In the 1950s and 1960s my parents and their circle of friends would host small dinner parties several times a month. There were always a number of fascinating visitors to our house from the medical, legal and creative arts fields.
However, I remember as a kid always especially looking forward to when the Handelsmans were on the guest list, coming over.
Athough he was a great surgeon who became an icon at Johns Hopkins Hospital, a medical institution of world-wide stature, I viewed him more as a caring and entertaining family friend.
Jack had a certain sparkle. He was a gregarious, outgoing individual who brightened up a room with his presence. In fact, he reminded me, when I was about 10, of a local TV entertainment host named Jack Wells, whose popularity took him from success in Baltimore to syndicated national exposure in Los Angeles.
Jack and my parents, Herman and Esta Maril, were great friends for over four decades.
Jack was drawn to the arts and enjoyed sculpturing and making furniture. Collecting art was also one of Jack’s interests and he bought a number of my father’s paintings over the years.
It is impossible for me to overstate how important Jack was to our family. Whenever there was any difficult medical situation, he insisted on connecting my parents with the top specialists at Hopkins.
But the Maril family was not alone.
Besides his formal medical practice at Hopkins, there was an endless list of friends and acquaintances he personally kept an eye on over the years, advising and helping them with medical choices and decisions.
Before the age of cellphones, he kept a telephone at the family dinner table and would converse with patients and family whenever necessary while eating.
According to his oldest son, Steve, a television news correspondent for NBC, he would often not charge a patient, who was having financial problems, for his services.

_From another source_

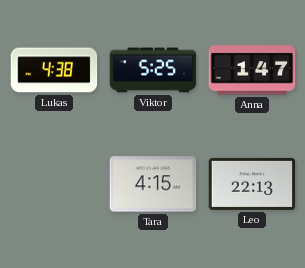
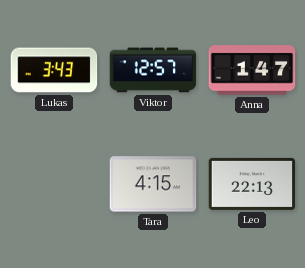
Lukas: 4:38 -> 3:43
Viktor: 5:25 -> 12:57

In October, it was an honor for the Herman Maril Foundation to donate to the Johns Hopkins Department of Surgery a large (74 X 112 inches) tapestry designed by Herman Maril entitled “Red Sun.”
The tapestry, on permanent display in the Johns Hopkins Outpatient Center, honors the rich legacy of Jack Handelsman and his friendship with my father.

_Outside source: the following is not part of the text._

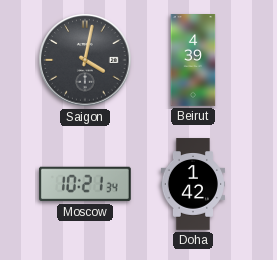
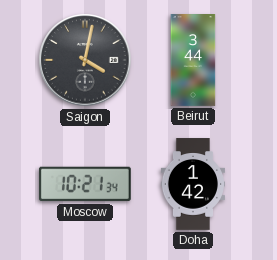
Beirut: 4:39 -> 3:44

The serene but colorful seascape tapestry reflects the gentle, warm and positive demeanors that epitomized both Jack and my father.

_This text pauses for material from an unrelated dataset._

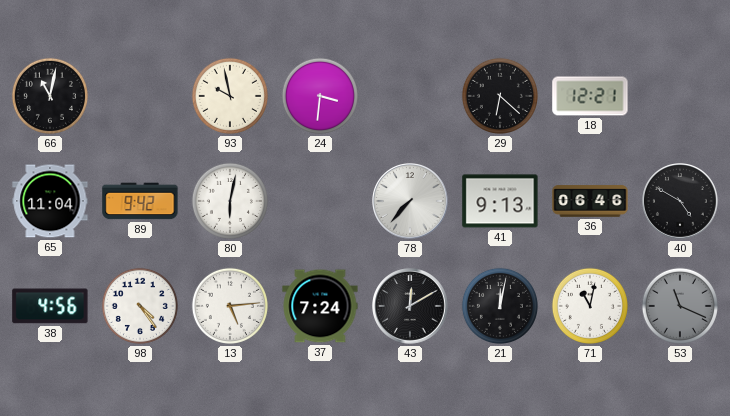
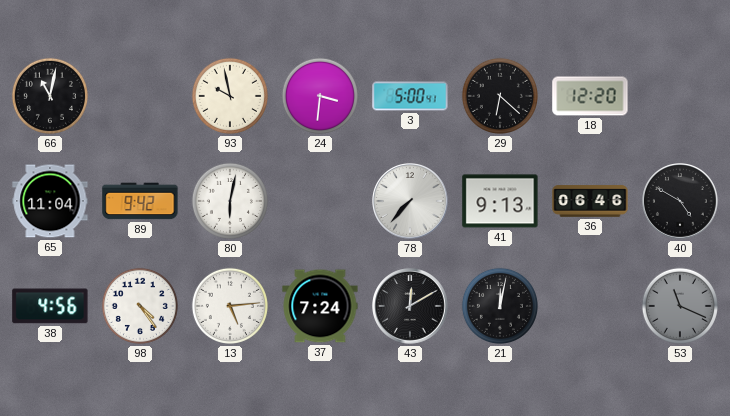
3: none -> 5:00
18: 12:21 -> 12:20
71: 11:02 -> none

My father, during World War II, was a part of one of the pioneer programs using art for therapy in treating wounded military veterans. And for years, we have continually heard from patients who visit Johns Hopkins who comment on the reassuring feeling they received when encountering one of my father’s paintings hanging in the Kimmel Center or at Bay View.
After Jack retired from doing surgery, he remained an active physician and committed to volunteering at Hopkins.
While I have clear, very happy recollections of Jack when I was a kid, my most recent memories of him are also very significant.
In the early 1990s when my mother was undergoing throat surgery, Jack came to Hopkins and sat with me in the waiting room for several hours. When the surgery was completed, he went in, behind the scenes, talked to the surgeon, Dr. Haskins Kashima, and came out to assure me everything was OK.
Having moved to Massachusetts, I didn’t see Jack that often in the later years. But the last time our paths did cross, at an art opening of my father’s work, remains fresh in my mind.
After exchanging pleasantries, he asked me if I had seen an elderly mutual friend of both families who was recovering from a stroke and having serious health issues.
He wanted to know what I had observed because he was assessing how he could be the most helpful to the person.
That was Jack, always thinking about what he could do for his friends, and I know, his family.
The only thing I ever held against Jack was that he got my father to sell him “Midnight Snack,” which, hanging in the living-room of our old Chilham Road house, was my favorite painting as a kid.
But on the plus side, I always felt good about the fact it could not have had a better home.